Making the Moment Lastby Liz Entman May. 1, 2012, 8:08 AM
Video of Senior Day with Tom Brokaw and of Commencement will be streamed live on the Vanderbilt homepage.
Three days of activities enrich the Commencement experience
For many graduating seniors, Commencement passes in a blur of gowns and camera flashes and choreography. Add emotional parents, excitement – and not a little trepidation – about the future, saying goodbye to friends and possibly a headache from the night before, and you have a lot to pack into a single day.
Fortunately, Vanderbilt graduates have three days to savor their final moments on campus with friends and family.

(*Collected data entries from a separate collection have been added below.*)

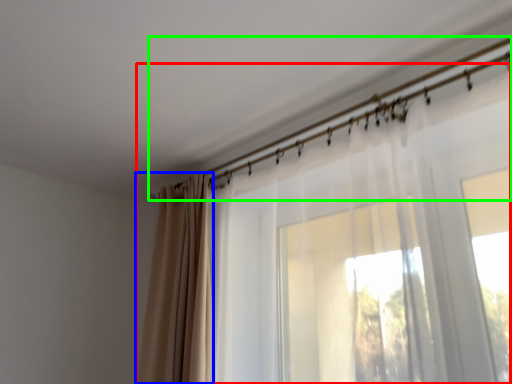 Question: Based on their relative distances, which object is nearer to curtain (highlighted by a red box)? Choose from curtain (highlighted by a blue box) and clothesline (highlighted by a green box).

Choices:
 (A) curtain
 (B) clothesline

Answer: (B) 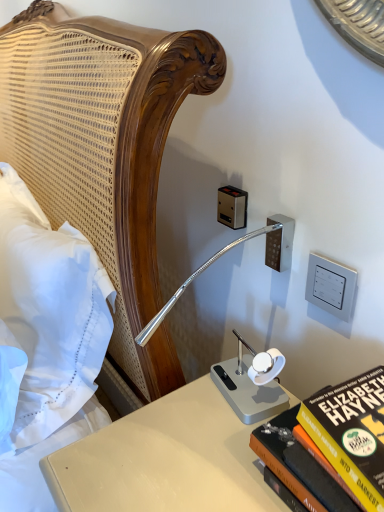 Question: Should I look upward or downward to see hardcover book at lower right?

Choices:
 (A) up
 (B) down

Answer: (B)

Question: Is hardcover book at lower right not inside white plastic switch at upper right, the first electric outlet positioned from the front?

Choices:
 (A) yes
 (B) no

Answer: (A)

Question: Considering the relative positions of hardcover book at lower right and white plastic switch at upper right, the first electric outlet positioned from the front, in the image provided, is hardcover book at lower right behind white plastic switch at upper right, the first electric outlet positioned from the front,?

Choices:
 (A) yes
 (B) no

Answer: (B)

Question: Is hardcover book at lower right smaller than white plastic switch at upper right, the 1th electric outlet positioned from the right?

Choices:
 (A) no
 (B) yes

Answer: (A)

Question: Is hardcover book at lower right surrounding white plastic switch at upper right, which ranks as the 2th electric outlet in back-to-front order?

Choices:
 (A) yes
 (B) no

Answer: (B)

Question: Does hardcover book at lower right have a greater height compared to white plastic switch at upper right, which ranks as the 2th electric outlet in back-to-front order?

Choices:
 (A) yes
 (B) no

Answer: (A)

Question: Is hardcover book at lower right closer to camera compared to white plastic switch at upper right, which ranks as the 2th electric outlet in back-to-front order?

Choices:
 (A) yes
 (B) no

Answer: (A)

Question: Considering the relative sizes of hardcover book at lower right and white cotton pillow at left in the image provided, is hardcover book at lower right bigger than white cotton pillow at left?

Choices:
 (A) yes
 (B) no

Answer: (B)

Question: Is hardcover book at lower right looking in the opposite direction of white cotton pillow at left?

Choices:
 (A) no
 (B) yes

Answer: (A)

Question: Considering the relative sizes of hardcover book at lower right and white cotton pillow at left in the image provided, is hardcover book at lower right shorter than white cotton pillow at left?

Choices:
 (A) no
 (B) yes

Answer: (B)

Question: Considering the relative sizes of hardcover book at lower right and white cotton pillow at left in the image provided, is hardcover book at lower right wider than white cotton pillow at left?

Choices:
 (A) yes
 (B) no

Answer: (B)

Question: Can white cotton pillow at left be found inside hardcover book at lower right?

Choices:
 (A) yes
 (B) no

Answer: (B)

Question: Is hardcover book at lower right next to white cotton pillow at left?

Choices:
 (A) no
 (B) yes

Answer: (A)

Question: Can you confirm if metallic silver outlet at upper center, arranged as the second electric outlet when viewed from the front, is thinner than white cotton pillow at left?

Choices:
 (A) yes
 (B) no

Answer: (A) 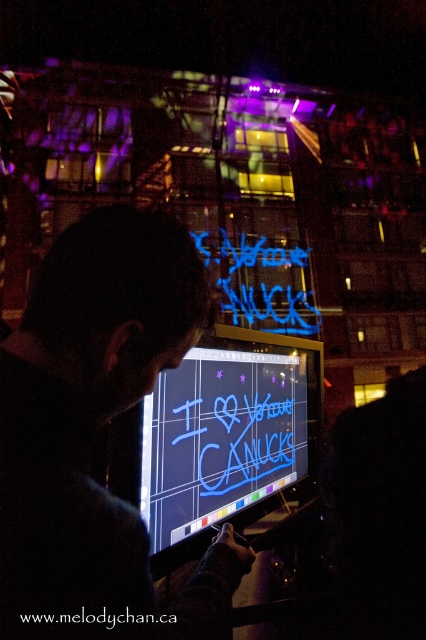 Question: Which object appears farthest from the camera in this image?

Choices:
 (A) neon blue text at center
 (B) black fabric at center

Answer: (A)

Question: Is black fabric at center to the right of neon blue text at center from the viewer's perspective?

Choices:
 (A) no
 (B) yes

Answer: (A)

Question: Which point is closer to the camera taking this photo?

Choices:
 (A) (299, 403)
 (B) (77, 264)

Answer: (B)

Question: Among these points, which one is nearest to the camera?

Choices:
 (A) (192, 326)
 (B) (183, 500)

Answer: (A)

Question: Does black fabric at center have a smaller size compared to neon blue text at center?

Choices:
 (A) yes
 (B) no

Answer: (A)

Question: Can you confirm if black fabric at center is positioned to the left of neon blue text at center?

Choices:
 (A) yes
 (B) no

Answer: (A) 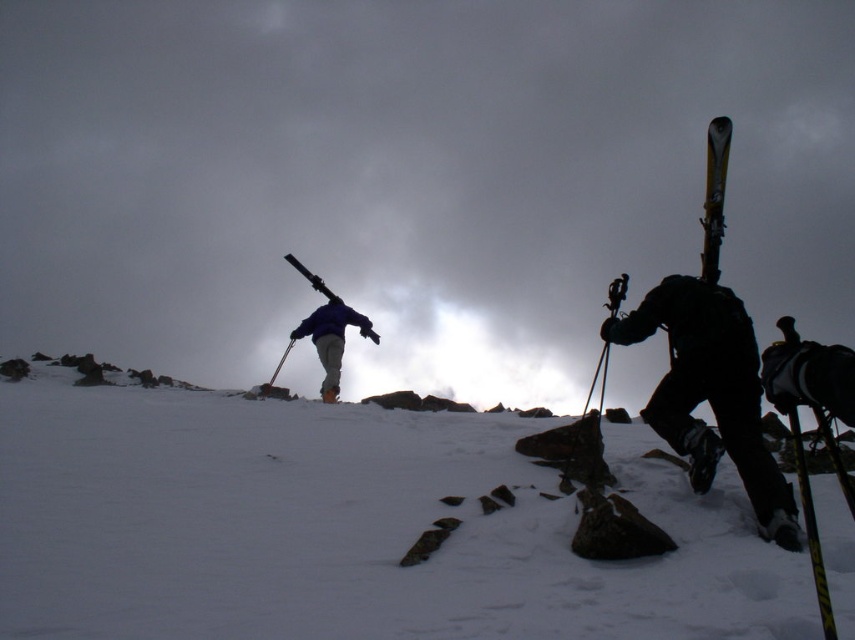 You are a photographer trying to capture both the black matte ski at right and the glossy metallic ski at upper right in a single frame. Which ski should you adjust your camera to focus on first if you want to include both in your shot?

The black matte ski at right is positioned on the left side of the glossy metallic ski at upper right, so you should focus on the glossy metallic ski at upper right first to ensure both are in frame.

You are standing at point point (161,474) and want to take a photo of the snowy mountain landscape. The camera you have can capture objects within a 10 meter range. Will the camera be able to capture the entire scene from your current position?

The camera is 7.45 meters away from point (161,474), which is within the 10 meter range. Therefore, the camera can capture the entire scene from your current position.

You are a photographer trying to capture a photo of the blue fabric jacket at center and the black matte ski at right. Based on their positions, which object should you focus on first to ensure both are in sharp focus?

The black matte ski at right is below blue fabric jacket at center, so you should focus on the blue fabric jacket at center first since it is closer to the camera. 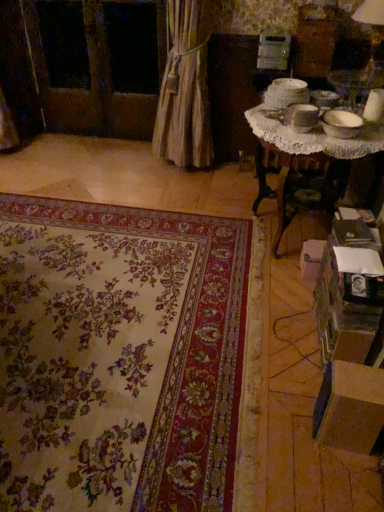 Question: From the image's perspective, is transparent glass window at upper left located above or below matte white table lamp at upper right?

Choices:
 (A) below
 (B) above

Answer: (B)

Question: From a real-world perspective, is transparent glass window at upper left physically located above or below matte white table lamp at upper right?

Choices:
 (A) below
 (B) above

Answer: (A)

Question: Considering the real-world distances, which object is closest to the matte white table lamp at upper right?

Choices:
 (A) white lace table at upper right
 (B) beige fabric curtain at left
 (C) brown cardboard box at lower right, the 2th cardboard box viewed from the back
 (D) white cardboard box at lower right, the 2th cardboard box when ordered from bottom to top
 (E) floral carpet at center

Answer: (A)

Question: Which object is positioned farthest from the white lace table at upper right?

Choices:
 (A) brown cardboard box at lower right, the 1th cardboard box from the bottom
 (B) matte white table lamp at upper right
 (C) beige fabric curtain at left
 (D) white cardboard box at lower right, which is the second cardboard box from front to back
 (E) floral carpet at center

Answer: (A)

Graduation activities begin the Wednesday evening before Commencement. This year, events kick off at 9 p.m. May 9 with THE PARTY, an outdoor dance celebration on The Commons Lawn featuring the cover band Liquid Blue.
Thursday, May 10, is Senior Day. “Senior Day is more relaxed than Commencement Day,” said Matthew Redd, director of Commencement. “It allows students to gather, catch up and breathe before finalizing their experience at Vanderbilt as a student and becoming an alum.”

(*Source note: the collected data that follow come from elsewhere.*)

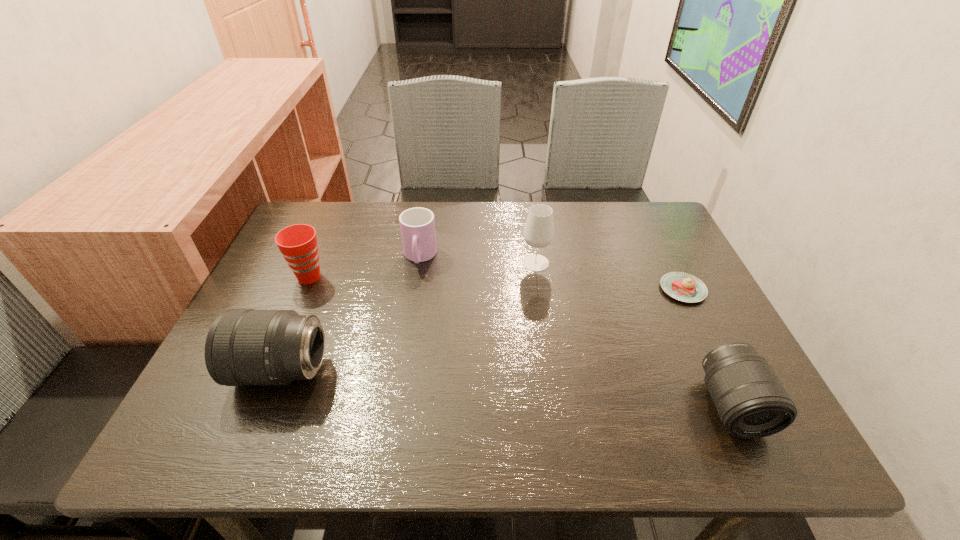 Find the location of `the left telephoto lens`. the left telephoto lens is located at coordinates (243, 347).

In order to click on the right telephoto lens in this screenshot , I will do `click(751, 402)`.

Identify the location of the right cup. pyautogui.click(x=417, y=225).

What are the coordinates of `the third object from right to left` in the screenshot? It's located at (539, 230).

The width and height of the screenshot is (960, 540). What are the coordinates of `the left cup` in the screenshot? It's located at (298, 243).

The width and height of the screenshot is (960, 540). Find the location of `the shortest object`. the shortest object is located at coordinates (684, 287).

I want to click on vacant space located 0.260m with the handle on the side of the right cup, so click(x=404, y=353).

Where is `vacant space located 0.070m on the front of the glass`? This screenshot has height=540, width=960. vacant space located 0.070m on the front of the glass is located at coordinates (540, 291).

Identify the location of free space located on the left of the left cup. tap(272, 277).

Where is `blank area located 0.060m on the front of the pastry`? blank area located 0.060m on the front of the pastry is located at coordinates (700, 324). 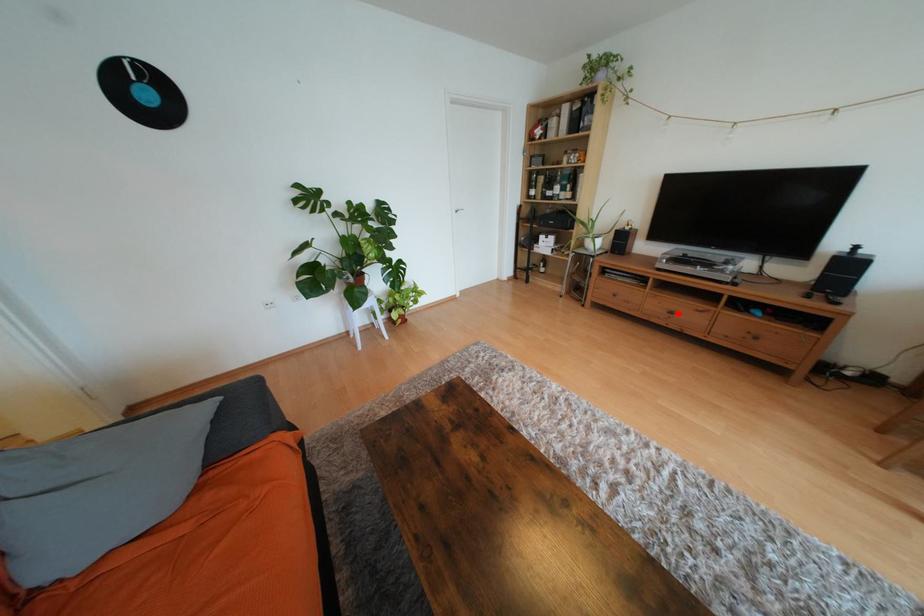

The day begins with a notable speaker who is presented with the Nichols-Chancellor’s Medal, one of the university’s highest honors. It is given annually to individuals who define the 21st century and exemplify the best qualities of the human spirit. Former winners include Vanderbilt alumnus and Grameen Bank founder Muhammad Yunus and first lady Laura Bush. This year’s recipient is veteran broadcast journalist Tom Brokaw. Brokaw is “immediately recognizable in his field,” Redd said. “We’re excited to have him here for 2012.”
Brokaw anchored NBC Nightly News from 1982 to 2004, reporting on many of the most significant stories of the late 20th century. In addition, he reported for 25 documentaries spanning a wide range of topics, including climate change, the War on Terror, Los Angeles gang life, AIDS and immigration. He is a bestselling author of several books documenting the 20th-century American experience, most notably The Greatest Generation.
Brokaw told the Vanderbilt View that what he enjoys most about speaking to graduates is the opportunity to reflect on “what I have learned in recent years and what part of that experience is worth sharing.”
“This is a class imprinted by the hard lessons of a great economic downturn, coupled with the two longest wars in our nation’s history,” he said. “I am confident they have no illusions about the uncertainties and complexities of the life they’re about to lead.” Brokaw speaks at 11 a.m. May 10 in Memorial Gym.
After the speech, graduates and guests are invited to choose from four faculty seminars, which “offer guests a chance to experience the outstanding education their students have been receiving,” Redd said. “It’s also a chance to learn about the great research and development that our amazing faculty work on each day.”
This year’s faculty presenters are Christopher Loss, assistant professor of education, speaking on the value of higher education; Melanie Lowe, associate professor of musicology, discussing the aesthetics of “The Creation” by Haydn; Robert Webster, assistant professor of mechanical engineering, explaining advances in surgical robotics; and Sarah Igo, associate professor of history, examining the history of privacy in America.
Commencement exercises will take place on Alumni Lawn beginning at 9 a.m. Friday, May 11, with Chancellor Nicholas S. Zeppos addressing graduates and the awarding of diplomas, followed by the traditional Strawberries and Champagne celebration.